Data records below:
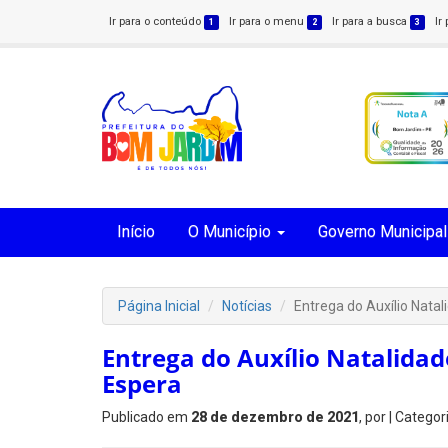
Ir para o conteúdo
Ir para o menu
Ir para a busca
Ir
1
2
3
Início
O Município
Governo Municipal
Página Inicial
Notícias
Entrega do Auxílio Nata
Entrega do Auxílio Natalida
Espera
Publicado em
28 de dezembro de 2021
, por
| Categor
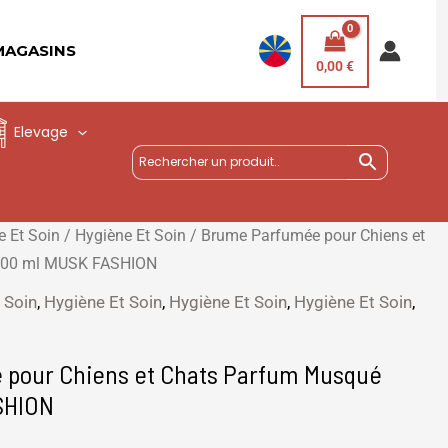
MAGASINS
0,00
€
Elevage
e Et Soin
/
Hygiène Et Soin
/ Brume Parfumée pour Chiens et
300 ml MUSK FASHION
 Soin
,
Hygiène Et Soin
,
Hygiène Et Soin
,
Hygiène Et Soin
,
pour Chiens et Chats Parfum Musqué
SHION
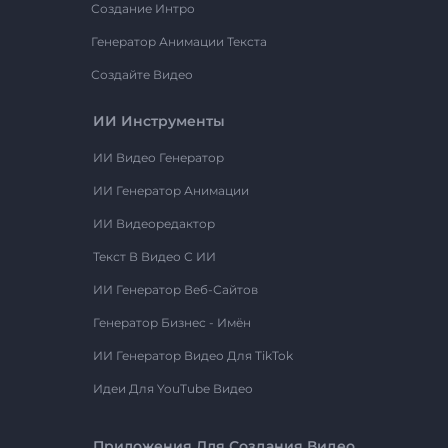
Создание Интро
Генератор Анимации Текста
Создайте Видео
ИИ Инструменты
ИИ Видео Генератор
ИИ Генератор Анимации
ИИ Видеоредактор
Текст В Видео С ИИ
ИИ Генератор Веб-Сайтов
Генератор Бизнес - Имён
ИИ Генератор Видео Для TikTok
Идеи Для YouTube Видео
Приложения Для Создания Видео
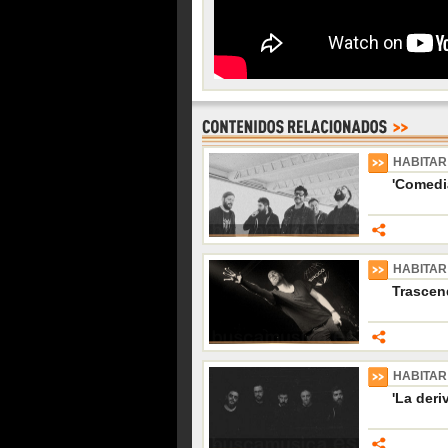
HABITAR
'Comedia
HABITAR
Trascen
HABITAR
'La deri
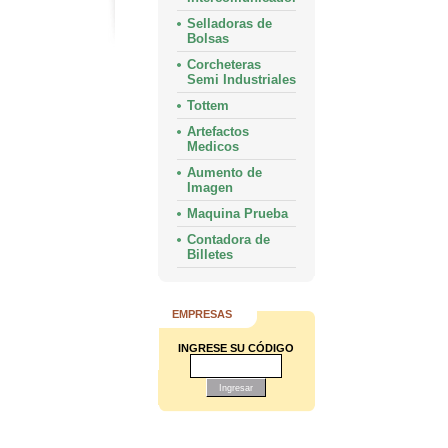
Selladoras de
Bolsas
Corcheteras
Semi Industriales
Tottem
Artefactos
Medicos
Aumento de
Imagen
Maquina Prueba
Contadora de
Billetes
EMPRESAS
INGRESE SU CÓDIGO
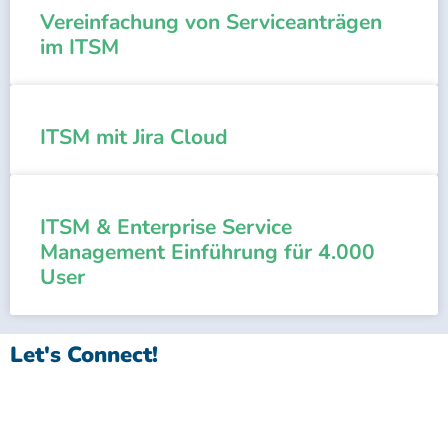
Vereinfachung von Serviceanträgen
im ITSM
ITSM mit Jira Cloud
ITSM & Enterprise Service
Management Einführung für 4.000
User
Let's Connect!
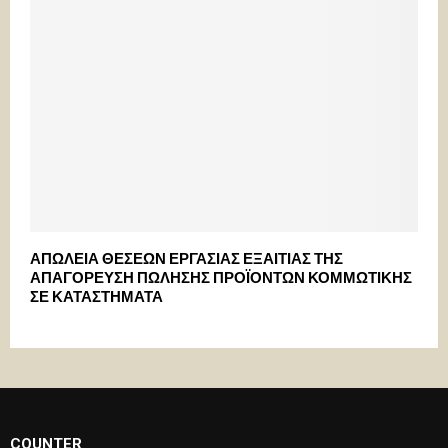
ΑΠΩΛΕΙΑ ΘΕΣΕΩΝ ΕΡΓΑΣΙΑΣ ΕΞΑΙΤΙΑΣ ΤΗΣ
ΑΠΑΓΟΡΕΥΣΗ ΠΩΛΗΣΗΣ ΠΡΟΪΟΝΤΩΝ ΚΟΜΜΩΤΙΚΗΣ
ΣΕ ΚΑΤΑΣΤΗΜΑΤΑ
COUNTER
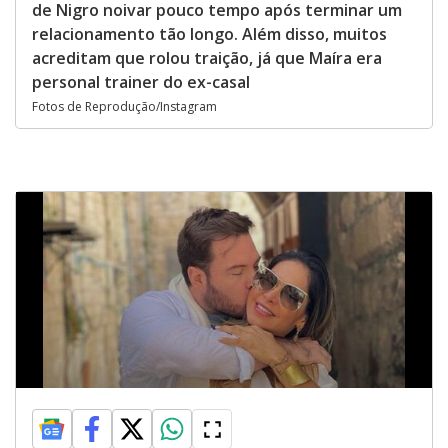
de Nigro noivar pouco tempo após terminar um
relacionamento tão longo. Além disso, muitos
acreditam que rolou traição, já que Maíra era
personal trainer do ex-casal
Fotos de Reprodução/Instagram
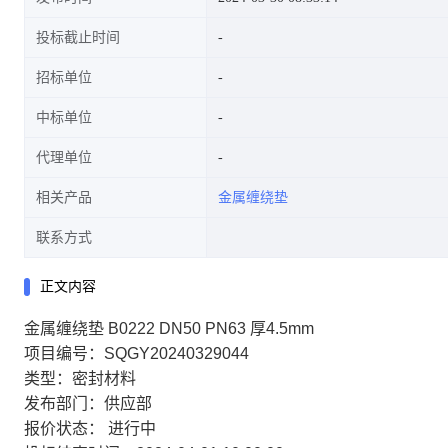
投标截止时间
招标单位
中标单位
代理单位
相关产品
金属缠绕垫
联系方式
正文内容
金属缠绕垫 B0222 DN50 PN63 厚4.5mm
项目编号：SQGY20240329044
类型：密封材料
发布部门：供应部
报价状态：
进行中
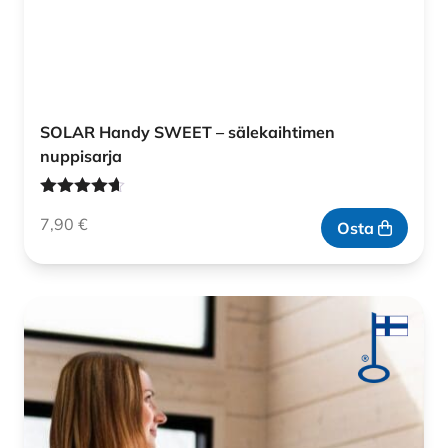
SOLAR Handy SWEET – sälekaihtimen
nuppisarja
Arvostelu
7,90
€
tuotteesta:
Osta
4.60
/ 5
End of Data records.
Looking at the entries above, state the number of lines that contain "Entrega" and add nothing more.

Response to the exercise: 2